• **ACTIVITY**
Find the lines below that contain the word "comme" and count them. Only the number should be given.

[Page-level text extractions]

#####

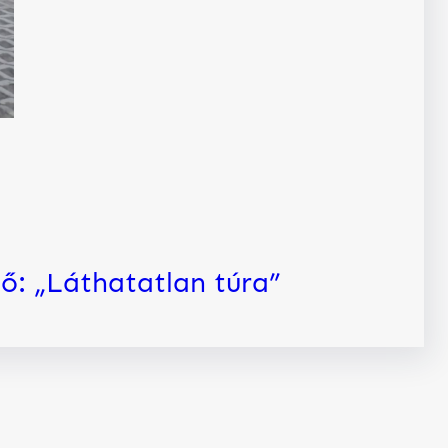
ő:
„Láthatatlan túra”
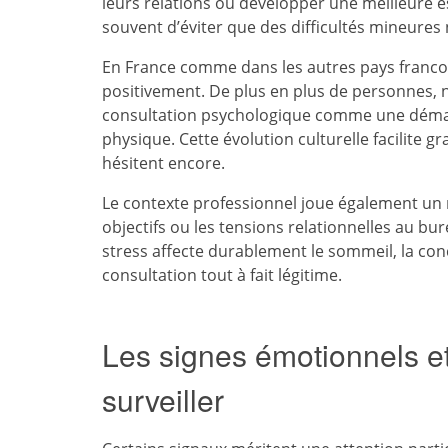
leurs relations ou développer une meilleure 
souvent d’éviter que des difficultés mineures 
En France comme dans les autres pays francop
positivement. De plus en plus de personnes, 
consultation psychologique comme une démar
physique. Cette évolution culturelle facilite g
hésitent encore.
Le contexte professionnel joue également un r
objectifs ou les tensions relationnelles au b
stress affecte durablement le sommeil, la con
consultation tout à fait légitime.
Les signes émotionnels 
surveiller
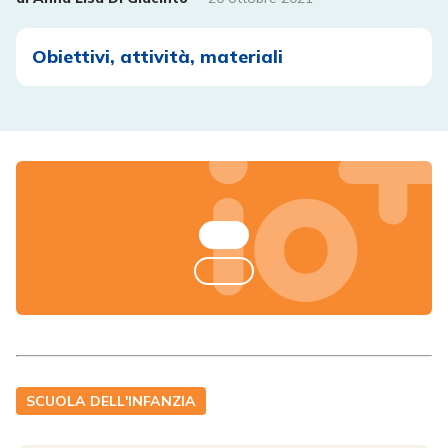
Obiettivi, attività, materiali
SCUOLA DELL'INFANZIA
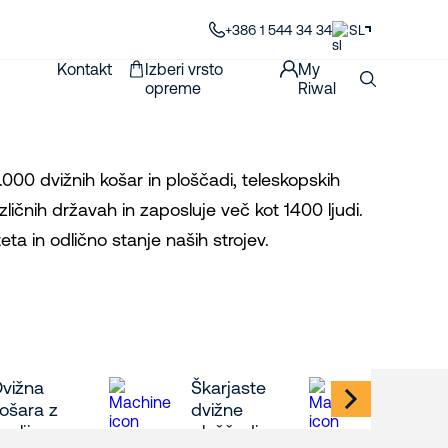
+386 1 544 34 34
SL
Kontakt
Izberi vrsto
My
opreme
Riwal
000 dvižnih košar in ploščadi, teleskopskih
azličnih državah in zaposluje več kot 1400 ljudi.
ta in odlično stanje naših strojev.
Dvižna
Škarjaste
Telesk
ošara z
dvižne
dvižne
omljivo
ploščadi
košare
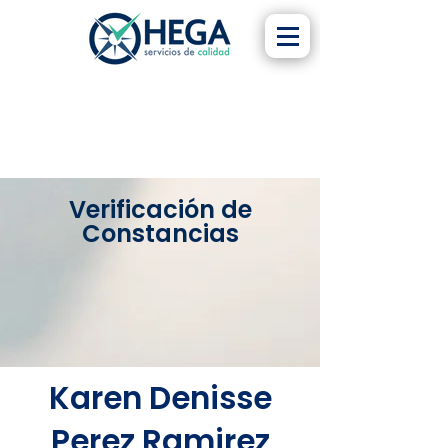
Verificación de
Constancias
Karen Denisse
Perez Ramirez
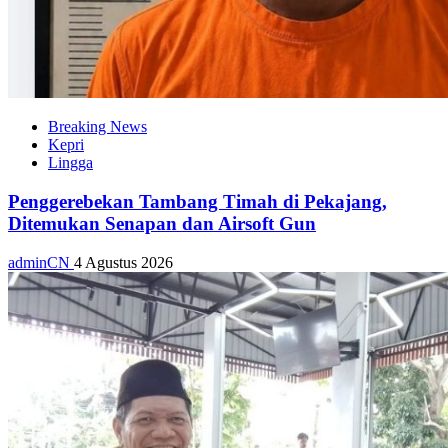
Breaking News
Kepri
Lingga
Penggerebekan Tambang Timah di Pekajang,
Ditemukan Senapan dan Airsoft Gun
adminCN
4 Agustus 2026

#####

• **THE COMPLETED TASK**
2